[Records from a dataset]
......

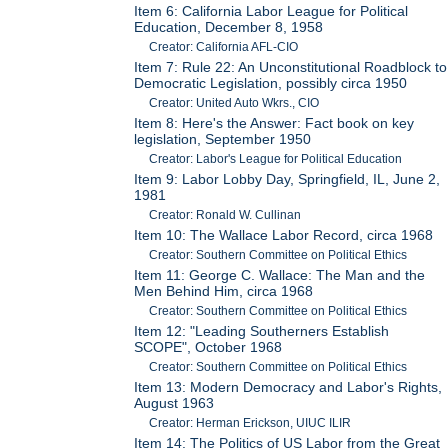
Item 6: California Labor League for Political
Education, December 8, 1958
Creator: California AFL-CIO
Item 7: Rule 22: An Unconstitutional Roadblock to
Democratic Legislation, possibly circa 1950
Creator: United Auto Wkrs., CIO
Item 8: Here's the Answer: Fact book on key
legislation, September 1950
Creator: Labor's League for Political Education
Item 9: Labor Lobby Day, Springfield, IL, June 2,
1981
Creator: Ronald W. Cullinan
Item 10: The Wallace Labor Record, circa 1968
Creator: Southern Committee on Political Ethics
Item 11: George C. Wallace: The Man and the
Men Behind Him, circa 1968
Creator: Southern Committee on Political Ethics
Item 12: "Leading Southerners Establish
SCOPE", October 1968
Creator: Southern Committee on Political Ethics
Item 13: Modern Democracy and Labor's Rights,
August 1963
Creator: Herman Erickson, UIUC ILIR
Item 14: The Politics of US Labor from the Great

......

● Task goal
Across the entries, tally every line that contains the word "Labor" and report the sum by itself.

● Written response
6